Response data is invaluable for targeting those with specific interests, life-stage events, and other demographics as there is often no other way to obtain this data. Response data is primarily gathered from surveys and product registration cards and is often enhanced with traditional compiled data yielding highly selectable, targeted lists.
1.Self-reported information tends to be exaggerated and is the source of a great deal of “junk mail.” Human nature often takes over and those completing surveys and product registration cards tend to overstate their income, understate their age, and exaggerate their interests and occupations.
In many cases, the responders have incentive to respond to receive coupons, web-site access, or some other free or discounted products or gifts, but have little reason to respond accurately.
2. Every available check and balance should be used to insure the responders match the targeted demographics.
As an example, while someone may check a survey box indicating an interest in international travel or food and wine, making them appear to be good prospects for high-end products, many will not have enough income to purchase high end goods.
While you can eliminate some unqualified prospects by selecting higher income ranges, the income is often also self-reported on the same survey and it may be (is often) overstated. Here a second select like net worth or income producing assets can eliminate many of the unqualified prospects. These data elements are not self-reported and are instead modeled by experts such as Claritas and CACI using housing, census, and other public record data.
3. Beyond self-reported information about interests and lifestyles, the compilers often create “models” to identify those likely to have similar traits. We have found this to be extraordinarily inaccurate in many cases and should be considered carefully.
When buying response type data from a website or reseller you’ll see the select but will never know whether it is all self-reported (with all its pitfall’s) or includes modeled data.As an example, Epsilon/Equifax has 5,000 dog owners in a town of 75,000 and InfoGroup (Donnelley) showed well over 25,000. They “model” or “infer” that because 51+% of households in a given zip code with certain demographics (single family homeowners within certain ages and incomes with children present, etc.) has a dog, all do. This is clearly untrue as some prefer cats, yet we find it typical of InfoGroup and other compilers’ data.
4. In addition to survey and product registration generated lists, seminar and trade show attendee lists and web-site inquirers are also widely available. Here again, there are many unqualified individuals in these lists and they must be carefully scrutinized.

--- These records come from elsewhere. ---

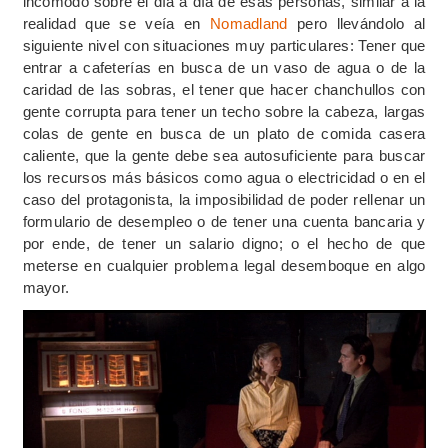
incómodo sobre el día a día de esas personas, similar a la
realidad que se veía en
Nomadland
pero llevándolo al
siguiente nivel con situaciones muy particulares: Tener que
entrar a cafeterías en busca de un vaso de agua o de la
caridad de las sobras, el tener que hacer chanchullos con
gente corrupta para tener un techo sobre la cabeza, largas
colas de gente en busca de un plato de comida casera
caliente, que la gente debe sea autosuficiente para buscar
los recursos más básicos como agua o electricidad o en el
caso del protagonista, la imposibilidad de poder rellenar un
formulario de desempleo o de tener una cuenta bancaria y
por ende, de tener un salario digno; o el hecho de que
meterse en cualquier problema legal desemboque en algo
mayor.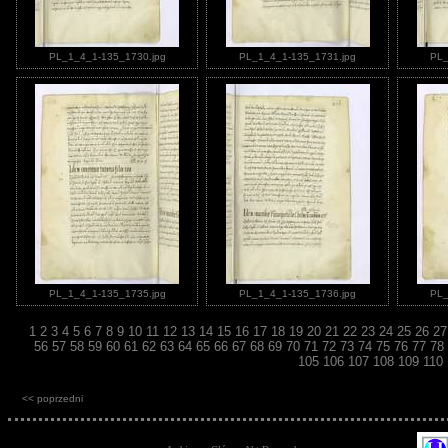
PL_1_4_1-135_1730.jpg
PL_1_4_1-135_1731.jpg
PL_
PL_1_4_1-135_1735.jpg
PL_1_4_1-135_1736.jpg
PL_
1
2
3
4
5
6
7
8
9
10
11
12
13
14
15
16
17
18
19
20
21
22
23
24
25
26
2
56
57
58
59
60
61
62
63
64
65
66
67
68
69
70
71
72
73
74
75
76
77
78
105
106
107
108
109
110
<< poprzedni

Those attending business trade shows are often salespeople that sell goods similar to those offered by the booth vendors and have no purchasing power (or interest). Similarly, those attending consumer oriented trade shows (home shows, computer shows, auto shows, etc.), are not necessarily buyers and are just looking. Web site inquirers are especially suspect as many register false names and addresses. Obviously, “buyers” tend to be far more accurate than “inquirers” and “attendees”.